Autologous CD7 CAR T Cells Generated Without T-Cell Pre-Selection in Pediatric Patients with Relapsed/Refractory T-ALL: A Phase I Trial

Summary:

Chimeric Antigen Receptor (CAR) T-cell therapy has shown preliminary activity in refractory or relapsed acute T-lymphoblastic leukemia (r/r T-ALL) patients. However, clinical obstacles such as difficulties in cell preparation and infection risks remain. This phase I clinical study (NCT04840875) evaluated autologous CD7 CAR-T cells prepared without pre-selected healthy T-cells in r/r T-ALL.The study enrolled 30 patients (29 children and 1 adult), all of whom had previously received a median of 2 lines of systemic treatment and had no detectable peripheral leukemia. Except for 3 manufacturing failures, 27 (90%) patients received infusions after confirming that the product was free of leukemia contamination.

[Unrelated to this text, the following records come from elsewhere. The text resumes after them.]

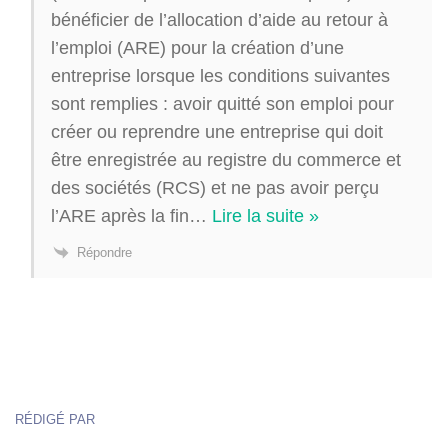
bénéficier de l’allocation d’aide au retour à
l’emploi (ARE) pour la création d’une
entreprise lorsque les conditions suivantes
sont remplies : avoir quitté son emploi pour
créer ou reprendre une entreprise qui doit
être enregistrée au registre du commerce et
des sociétés (RCS) et ne pas avoir perçu
l’ARE après la fin
…
Lire la suite »
Répondre
RÉDIGÉ PAR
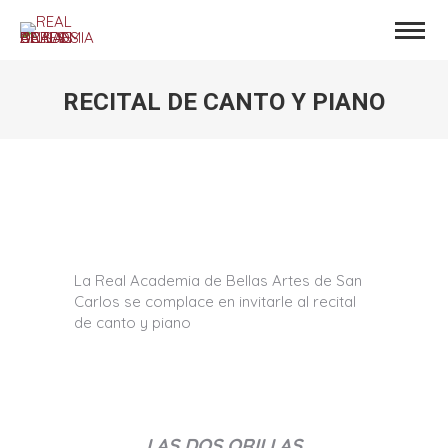
RECITAL DE CANTO Y PIANO
Estás aquí:
La Real Academia de Bellas Artes de San
Carlos se complace en invitarle al recital
de canto y piano
LAS DOS ORILLAS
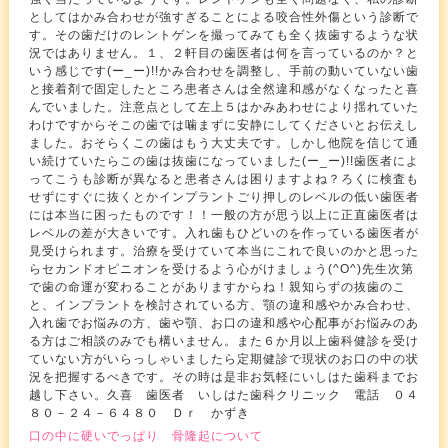
としてはかみ合わせが強すぎることによる咬合性外傷という診断で
す。その歯だけのレントゲンを撮ってみても全く抜歯するような状
況ではありません。１、２軒目の歯医者は何を言っているのか？と
いう感じです(ー_ー)!!かみ合わせを調整し、手前の動いていない歯
と接着剤で固定したところ患者さんは全然違和感がなくなったと喜
んでいました。注意点として左上５はかみあわせにより揺れていた
わけですからそこの歯では噛まずに安静にしてくださいとお伝えし
ました。おそらくこの歯はもう大丈夫です。しかし他院を信じて通
い続けていたらこの歯は抜歯になっていました(ー_ー)!!歯医者によ
ってこうも診断が異なると患者さんは困りますよね？ろくに検査も
せずにすぐに抜くとかインプラントごり押しのレベルの低い歯医者
には本当に困ったものです！！一般の方が思う以上に正直歯医者は
レベルの差が大きいです。入れ歯もひどいのを作っている歯医者が
見受けられます。治療を受けていて本当にこれで良いのかと思った
らセカンドオピニオンを受けるよう心がけましょう(^O^)先生次第
で歯の命運が変わることがありますからね！親知らずの抜歯のこ
と、インプラントを検討されている方、顎の違和感やかみ合わせ、
入れ歯でお悩みの方、歯や顎、お口の違和感や心配事がお悩みのあ
る方はご相談のみでも構いません。また６か月以上歯科健診を受け
ていない方がいらっしゃいましたら定期健診で現状のお口の中の状
況を把握するべきです。その時は是非お気軽にいしはた歯科までお
越し下さい。久喜 歯医者 いしはた歯科クリニック 電話 ０４
８０－２４－６４８０ Ｄｒ かずき
口の中に硬いでっぱり 骨隆起について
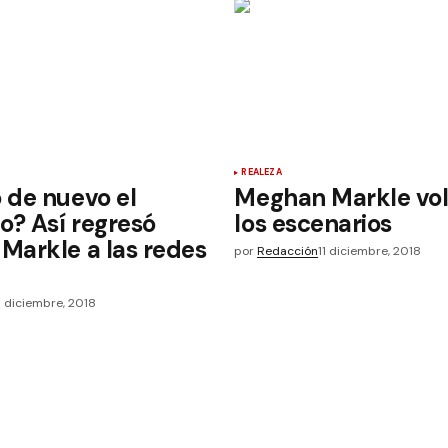
REALEZA
 de nuevo el
Meghan Markle vol
o? Así regresó
los escenarios
Markle a las redes
por
Redacción
11 diciembre, 2018
8 diciembre, 2018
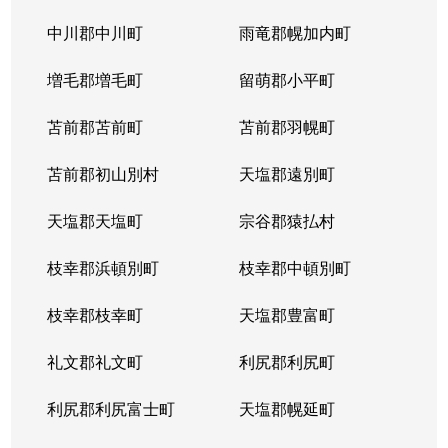
平岸１条
3,100万円
平岸(札幌市営)
徒歩6
中川郡中川町
雨竜郡幌加内町
平岸１条
1,800万円
平岸(札幌市営)
徒歩3
増毛郡増毛町
留萌郡小平町
平岸１条
苫前郡苫前町
2,600万円
苫前郡羽幌町
南平岸
徒歩1
苫前郡初山別村
天塩郡遠別町
平岸１条
2,100万円
南平岸
徒歩1
天塩郡天塩町
宗谷郡猿払村
平岸１条
1,300万円
南平岸
徒歩1
枝幸郡浜頓別町
枝幸郡中頓別町
平岸１条
1,300万円
南平岸
徒歩1
枝幸郡枝幸町
天塩郡豊富町
平岸１条
1,900万円
南平岸
徒歩1
礼文郡礼文町
利尻郡利尻町
平岸１条
1,400万円
南平岸
徒歩1
利尻郡利尻富士町
天塩郡幌延町
平岸１条
150万円
南平岸
徒歩1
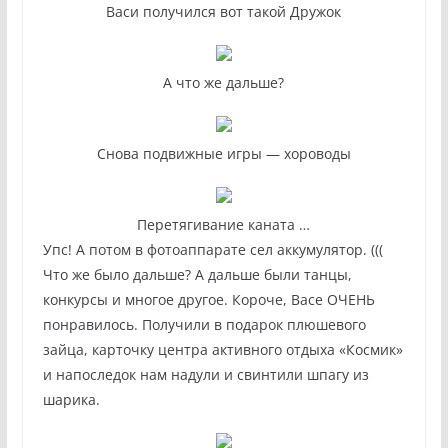
Васи получился вот такой Дружок
А что же дальше?
Снова подвижные игры — хороводы
Перетягивание каната …
Упс! А потом в фотоаппарате сел аккумулятор. (((
Что же было дальше? А дальше были танцы,
конкурсы и многое другое. Короче, Васе ОЧЕНЬ
понравилось. Получили в подарок плюшевого
зайца, карточку центра активного отдыха «Космик»
и напоследок нам надули и свинтили шпагу из
шарика.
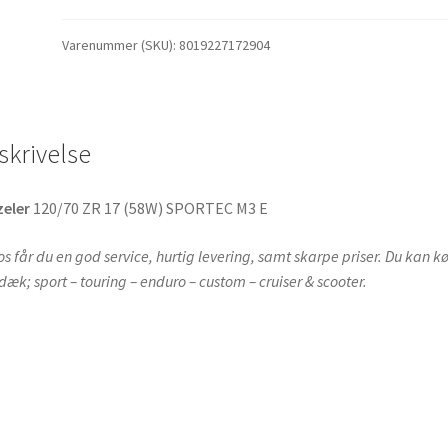
Varenummer (SKU):
8019227172904
skrivelse
zeler
120/70 ZR 17 (58W) SPORTEC M3 E
os får du en god service, hurtig levering, samt skarpe priser. Du kan k
 dæk; sport – touring – enduro – custom – cruiser & scooter.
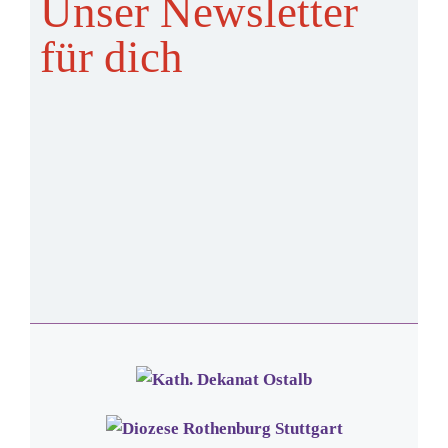
Unser Newsletter
für dich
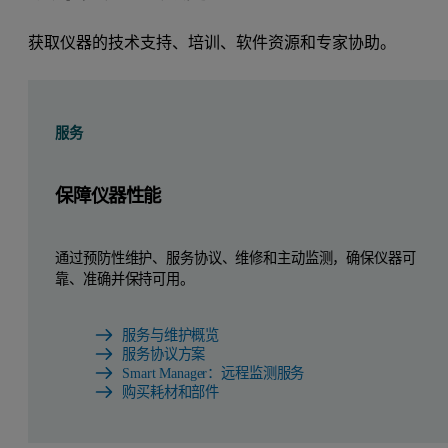
获取仪器的技术支持、培训、软件资源和专家协助。
服务
保障仪器性能
通过预防性维护、服务协议、维修和主动监测，确保仪器可
靠、准确并保持可用。
服务与维护概览
服务协议方案
Smart Manager：远程监测服务
购买耗材和部件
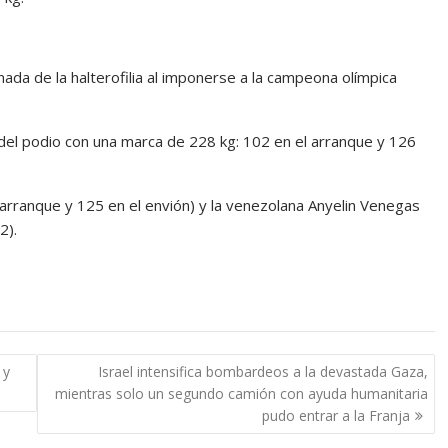
nada de la halterofilia al imponerse a la campeona olímpica
del podio con una marca de 228 kg: 102 en el arranque y 126
 arranque y 125 en el envión) y la venezolana Anyelin Venegas
2).
 y
Israel intensifica bombardeos a la devastada Gaza,
mientras solo un segundo camión con ayuda humanitaria
pudo entrar a la Franja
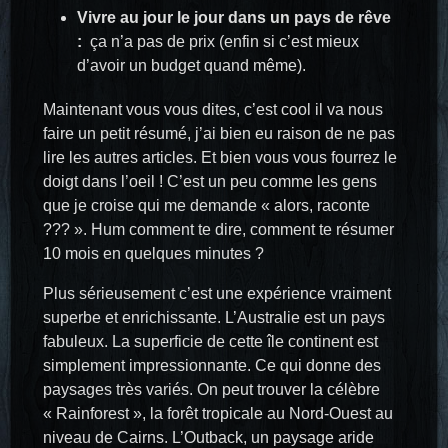
Vivre au jour le jour dans un pays de rêve
:
ça n’a pas de prix (enfin si c’est mieux
d’avoir un budget quand même).
Maintenant vous vous dites, c’est cool il va nous
faire un petit résumé, j’ai bien eu raison de ne pas
lire les autres articles. Et bien vous vous fourrez le
doigt dans l’oeil ! C’est un peu comme les gens
que je croise qui me demande « alors, raconte
??? ». Hum comment te dire, comment te résumer
10 mois en quelques minutes ?
Plus sérieusement c’est une expérience vraiment
superbe et enrichissante. L’Australie est un pays
fabuleux. La superficie de cette île continent est
simplement impressionnante. Ce qui donne des
paysages très variés. On peut trouver la célèbre
« Rainforest », la forêt tropicale au Nord-Ouest au
niveau de Cairns. L’Outback, un paysage aride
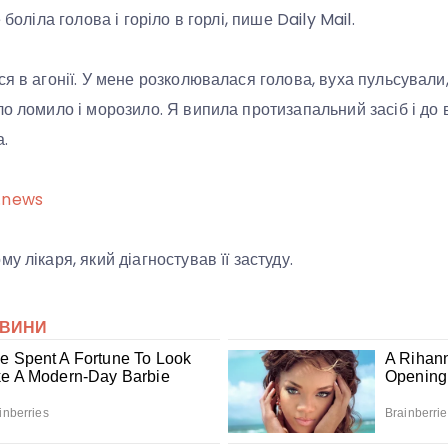
 боліла голова і горіло в горлі, пише Daily Mail.
я в агонії. У мене розколювалася голова, вуха пульсували, 
ло ломило і морозило. Я випила протизапальний засіб і до 
а.
.news
у лікаря, який діагностував її застуду.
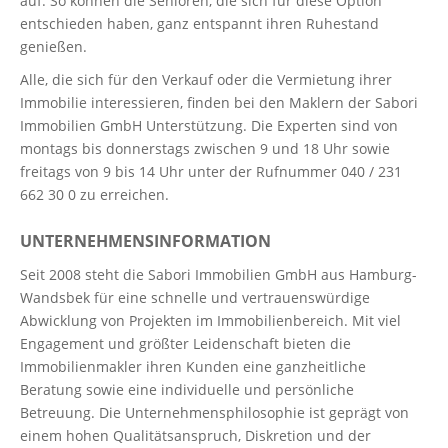
auf. So können die Senioren, die sich für diese Option
entschieden haben, ganz entspannt ihren Ruhestand
genießen.
Alle, die sich für den Verkauf oder die Vermietung ihrer
Immobilie interessieren, finden bei den Maklern der Sabori
Immobilien GmbH Unterstützung. Die Experten sind von
montags bis donnerstags zwischen 9 und 18 Uhr sowie
freitags von 9 bis 14 Uhr unter der Rufnummer 040 / 231
662 30 0 zu erreichen.
UNTERNEHMENSINFORMATION
Seit 2008 steht die Sabori Immobilien GmbH aus Hamburg-
Wandsbek für eine schnelle und vertrauenswürdige
Abwicklung von Projekten im Immobilienbereich. Mit viel
Engagement und größter Leidenschaft bieten die
Immobilienmakler ihren Kunden eine ganzheitliche
Beratung sowie eine individuelle und persönliche
Betreuung. Die Unternehmensphilosophie ist geprägt von
einem hohen Qualitätsanspruch, Diskretion und der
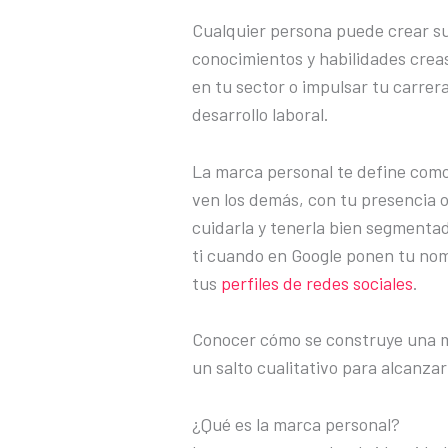
Cualquier persona puede crear su
conocimientos y habilidades crea
en tu sector o impulsar tu carrer
desarrollo laboral.
La marca personal te define como
ven los demás, con tu presencia o
cuidarla y tenerla bien segmenta
ti cuando en Google ponen tu no
tus
perfiles de redes sociales
.
Conocer cómo se construye una ma
un salto cualitativo para alcanza
¿Qué es la marca personal?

Of these, 16 (59%) reached the planned target dose.

Common adverse events observed within 30 days post-infusion included: grade 3-4 neutropenia (100%), grade 1-2 cytokine release syndrome (70%), grade 3-4 (7%; including one dose-limiting toxicity), grade 1 neurotoxicity (7%), grade 2 infection (4%), and grade 2 graft-versus-host disease (4%). Two patients developed grade 2 infections after day 30.

At day 30 post-infusion, 96% of patients showed efficacy, with 85% achieving complete remission (CR) or complete remission with incomplete hematological recovery (CRi). 74% of patients underwent hematopoietic stem cell transplantation. The 12-month progression-free survival (PFS) rate was 22% (95% CI: 4-100) for transplanted patients and 57% (41-81) for non-transplanted patients.

The study shows that autologous CD7 CAR-T cells without T-cell pre-selection are feasible for treating r/r T-ALL patients.